Over a 3 year study period, 486 eligible patients (243 patients per arm) will be enrolled. Patients > 18 years with confirmed diagnosis of symptomatic CSDH will be provided one of the two procedures and will be followed for study outcomes at 1, 3 and 6 months following the procedure.
Primary analysis will be to compare the surgical procedures, assessing the recurrence rate of CSDH within 6 months of initial CSDH drainage.
The ultimate goal of this study is to standardize bedside drainage as the treatment of choice for CSDH management.
This trial is important in the ongoing search for more efficient and safe intervention strategies.
Study Overview
Status
Conditions
Intervention / Treatment
Detailed Description
DECIDE (Bedside versus Operating Room Burr-Hole DrainagE of ChronIc SubDural HEmatoma)
Background and Significance: Chronic subdural hematoma (CSDH) is an abnormal collection of liquefied blood products between the dura and arachnoid membranes of the brain that may cause brain tissue compression and subsequent neurological sequelae. One of the most common risk factors contributing to CSDH is head trauma, which is usually in the form of a minor head injury. Older individuals are at increased risk of CSDH due to brain atrophy that occurs with advancing age as well as their tendency to fall and sustain minor head traumas. Chronic alcoholics are also at increased risk as alcoholism leads to globalized brain atrophy, increased risk of falls, and hepatogenic coagulopathy. Coagulopathies including the use of anticoagulants, antithrombotics, and antiplatelets for certain health conditions are other common risk factors for CSDH.
Study Aims: The primary aim of our study is to conduct a high-quality randomized trial to compare the safety and effectiveness of the bedside and operating room burr-hole drainage of CSDH. The main objective of this study is to demonstrate the effectiveness of bedside drainage and its safety as it bypasses the perioperative risk associated with anesthetic especially among the elderly.
The ultimate goal of this study is to standardize bedside drainage as the treatment of choice for CSDH management.
Primary Objective: To assess the efficacy of bedside drainage compared to operating room burr-hole evacuation for CSDH management by examining the hypothesis that bedside is associated with lower recurrence rate.
Secondary Objectives: To examine if the bedside drainage and the operating room burr-hole drainage are efficacious in terms of functional outcomes. To evaluate the hypothesis that bedside drainage is safer compared to the operating room burr-hole drainage by measuring mortality and morbidity.
Overall study design: Multi-centered pragmatic randomized controlled trial across North America (USA and Canada) comparing bedside drainage with operating room burr-hole drainage of CSDH.
Duration: Over a 3 year study period, each patient will be followed for 6 months to measure the study outcomes.
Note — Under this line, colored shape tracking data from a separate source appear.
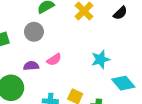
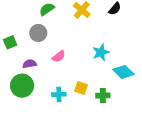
purple semicircle: (31, 66) -> (30, 64), moved

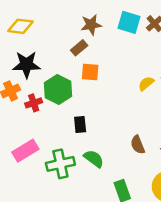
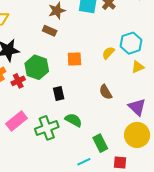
brown rectangle: (79, 48) -> (50, 31), turned 72
orange square: (90, 72) -> (74, 59), moved
brown semicircle: (138, 145) -> (106, 92), moved

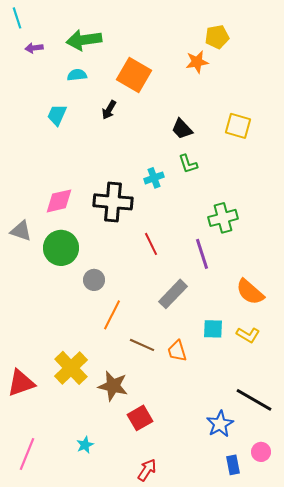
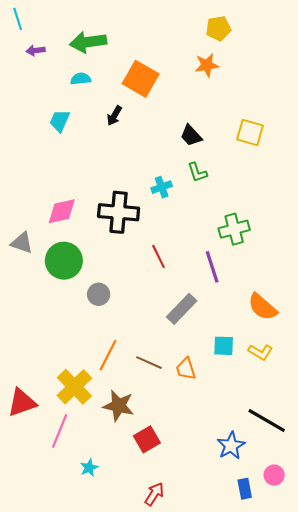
yellow pentagon: (217, 37) -> (218, 28), moved
orange line: (112, 315) -> (108, 355), moved
pink line: (27, 454) -> (60, 431), moved

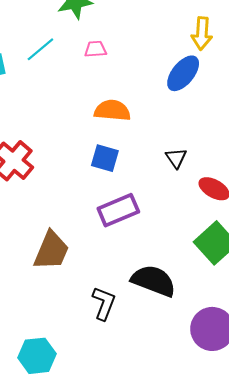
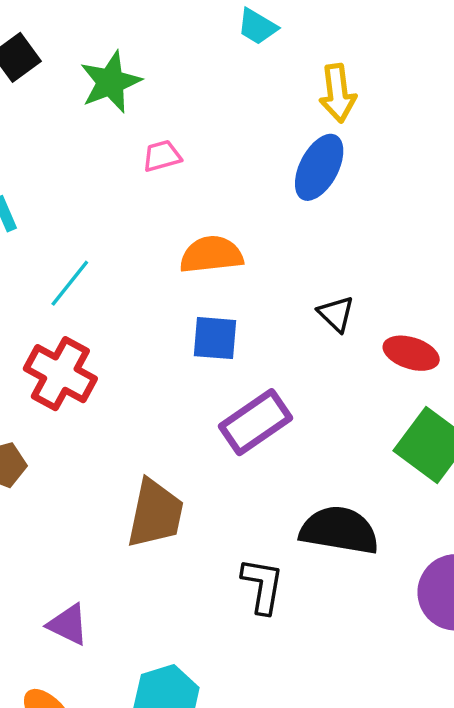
cyan line: (40, 49) -> (70, 283), moved

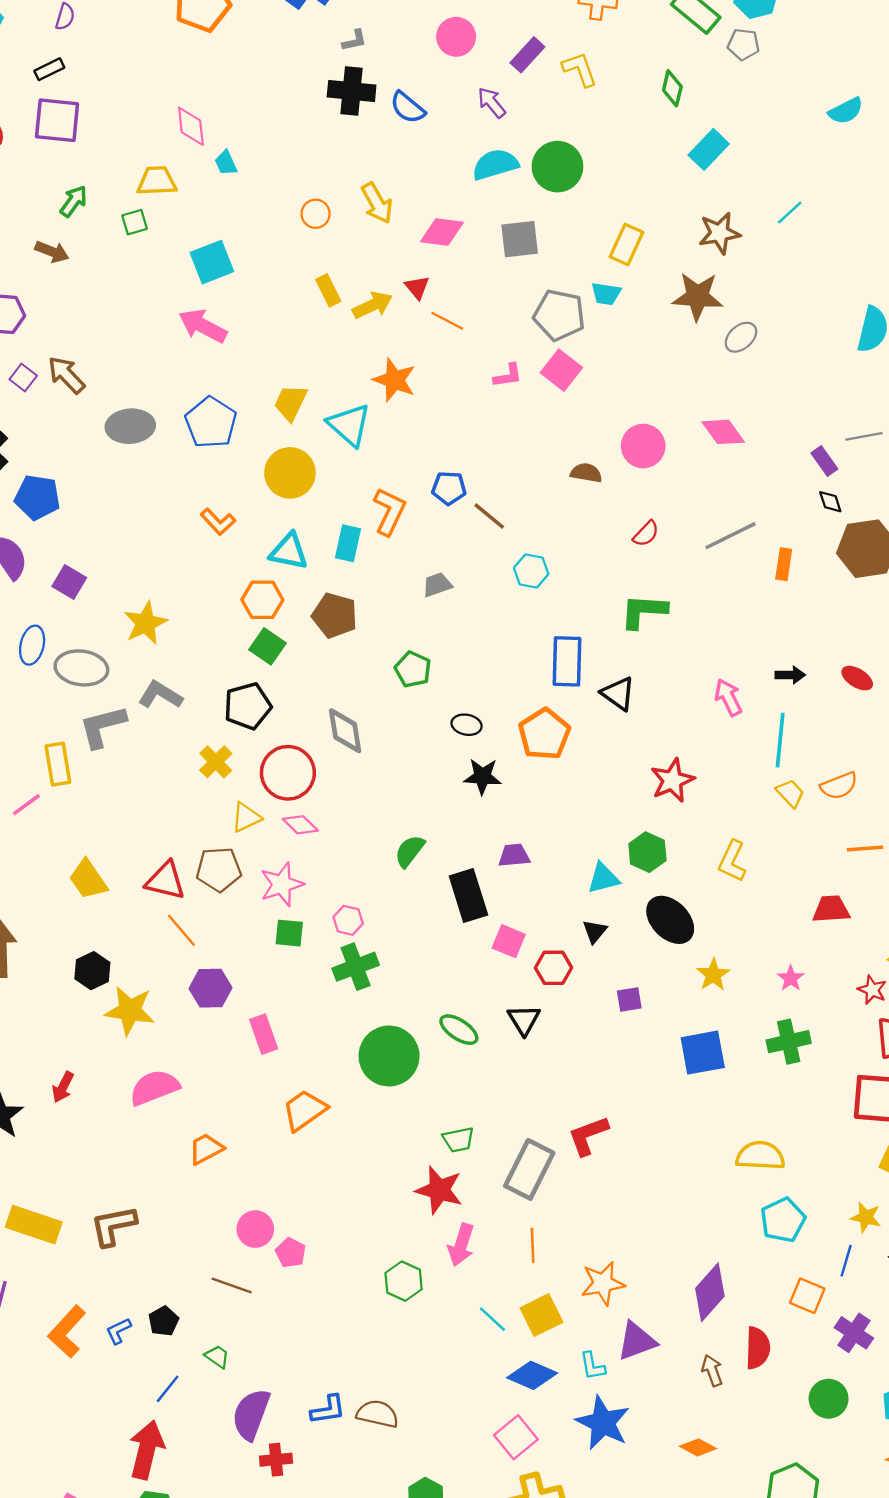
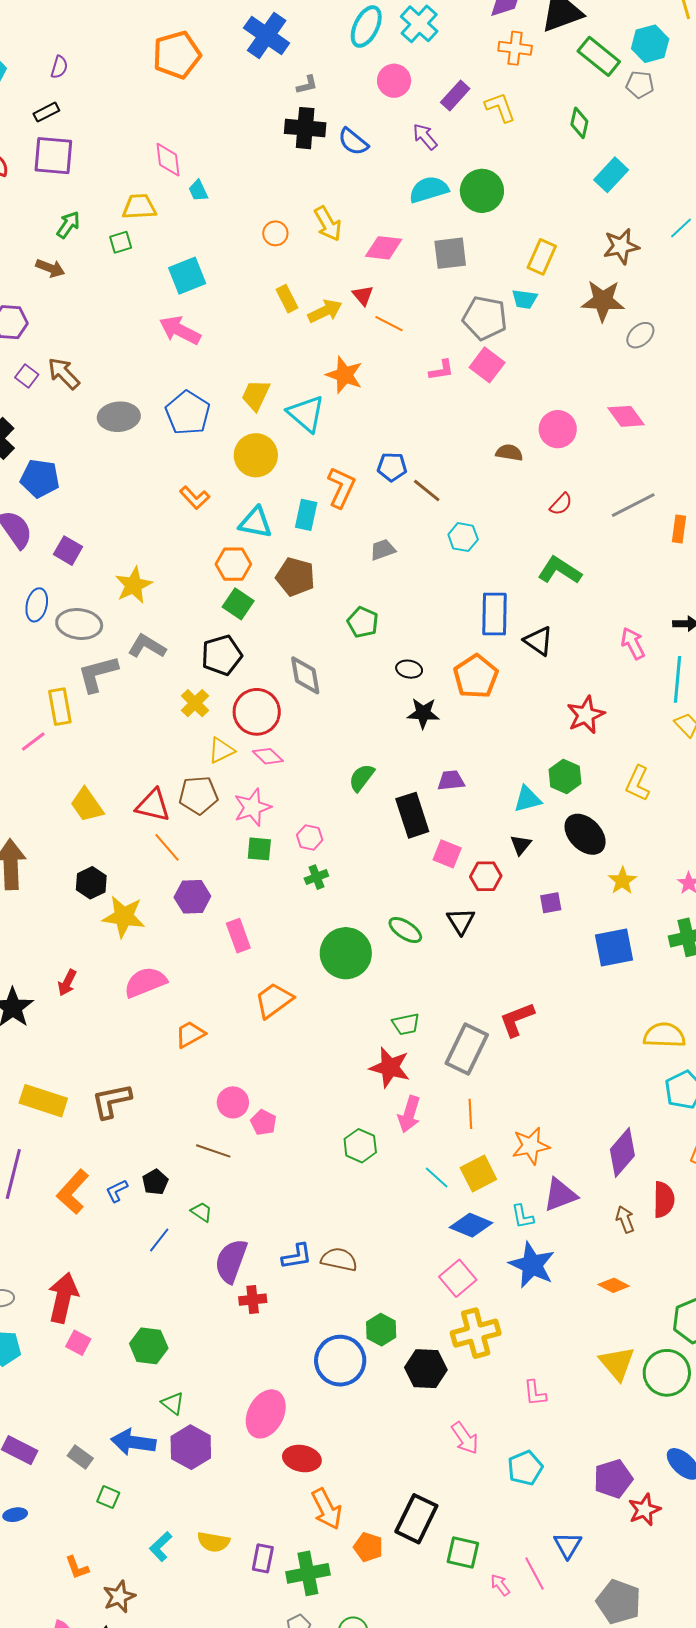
green L-shape: (644, 611) -> (560, 570), turned 30
green cross: (356, 967) -> (316, 877), size x0.6
red arrow: (147, 1450) -> (63, 1298), moved

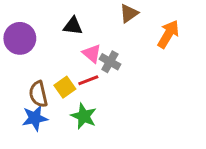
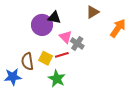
purple circle: (20, 38) -> (42, 25), moved
yellow square: (65, 87) -> (46, 58), turned -32
blue star: (35, 118) -> (13, 77), moved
Study population: The study population will include 486 eligible patients >18 years of age with confirmed diagnosis of symptomatic CSDH (243 patients per arm).
Inclusion Criteria: Patients aged > 18 years presenting with symptomatic CSDH confirmed on diagnostic imaging, who are able to provide informed consent or have a legal representatives available if unable to do so.
Main intervention and comparator(s): Patients will be randomly assigned between the two arms of the study, bedside and operating room burr-hole drainage. For patients randomized to bedside drainage of CSDH, the twist-drill procedure will be conducted at the patient's bedside using local anesthetic. For patients randomized to burr-hole drainage, the procedure will be performed in the operating room under local or general anesthesia based on the surgeon's and anesthesiologist's judgement of the clinical stability of the patient. Randomization via www.randomize.net website will be stratified by center and by patient age in variable unspecified block sizes.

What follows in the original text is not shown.